Let\[{z_1}\], \[{z_2}\] be two fixed complex numbers in the argand plane and z be an arbitrary point satisfying\[\mid z - {z_1}\mid + \mid z - {z_2}\mid = k\], if\[\mid {z_1} - {z_2}\mid < k\], then the locus of z will be represent

Answer 1

Hint: The complex number is a number that consists of two parts in it, one of them is a real number (like 1,2,3, etc.) and the other is an imaginary number which looks like I, 2i, 3i, etc. Those are used in the difficult levels of mathematics where the output cannot be represented normally.
Complete step-by-step answer:
The argand plane represents these complex numbers in its x,y and z axis. (An example for the representation of a complex number is 2+i4).
\[\mid z - {z_1}\mid + \mid z - {z_2}\mid = k\] and\[\mid {z_1} - {z_2}\mid < k\],
\[{z_1}\]and\[{z_2}\]are the two fixed complex numbers in the argand plane, z being the arbitrary points that satisfy the equation.

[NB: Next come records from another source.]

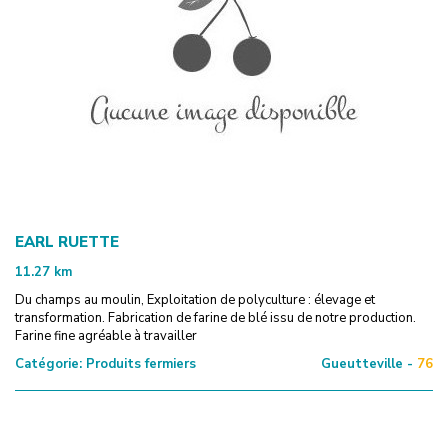
EARL RUETTE
11.27
km
Du champs au moulin, Exploitation de polyculture : élevage et
transformation. Fabrication de farine de blé issu de notre production.
Farine fine agréable à travailler
Catégorie:
Produits fermiers
Gueutteville -
76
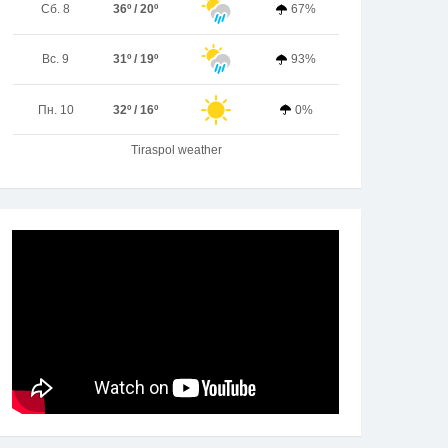
Сб. 8
36º / 20º
67%
Вс. 9
31º / 19º
93%
Пн. 10
32º / 16º
0%
Tiraspol weather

The equation of the ellipse is generally written as\[\dfrac{{{{\left( {x - h} \right)}^2}}}{{{a^2}}} + \dfrac{{{{\left( {y - k} \right)}^2}}}{{{b^2}}} = 1\]. If we write \[\dfrac{x}{a} + i\dfrac{y}{b} = z\] and \[\dfrac{h}{a} + i\dfrac{k}{b} = {z_1}\], after solving the terms, we will get \[\mid z - {z_1}\mid + \mid z - {z_2}\mid = k\], So the given equation when \[\mid {z_1} - {z_2}\mid < k\] represents an Ellipse.

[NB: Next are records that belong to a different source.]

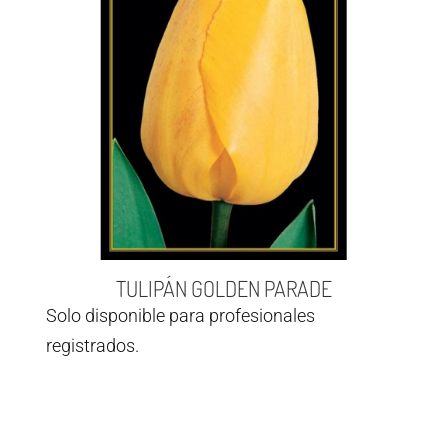
TULIPÁN GOLDEN PARADE
Solo disponible para profesionales
registrados.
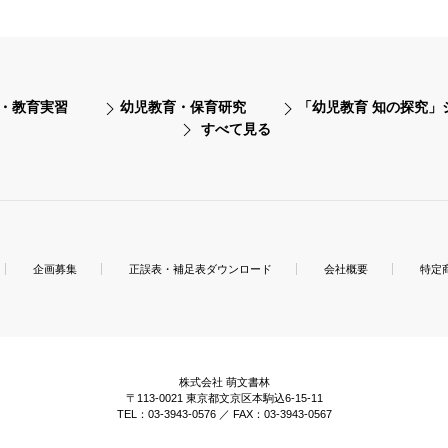
・教育実習
幼児教育・保育研究
「幼児教育 知の探究」
すべて見る
企画募集
正誤表・補足表ダウンロード
会社概要
特定
株式会社 萌文書林
〒113-0021 東京都文京区本駒込6-15-11
TEL：03-3943-0576 ／ FAX：03-3943-0567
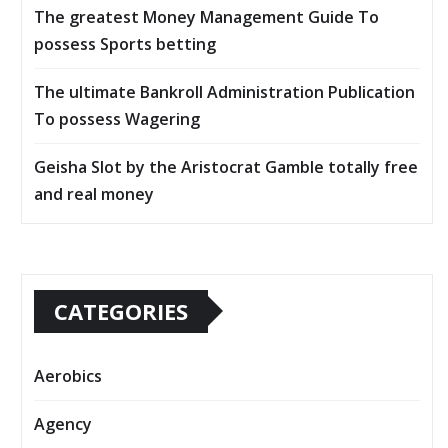
The greatest Money Management Guide To
possess Sports betting
The ultimate Bankroll Administration Publication
To possess Wagering
Geisha Slot by the Aristocrat Gamble totally free
and real money
CATEGORIES
Aerobics
Agency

Note: The complex numbers are not the normal math types, they are used in the difficult levels, be aware about the formulae of it and try to recognize the equations of the circle, ellipse, parabola, etc in the argand plane, be sure and try to recognize the given equation correctly without any mistake. When there are imaginary values like vector values, then sometimes we won’t get a correct figure as the solution, we need to conclude them by using the denotation small letter i (which means the value is an imaginary or vector value).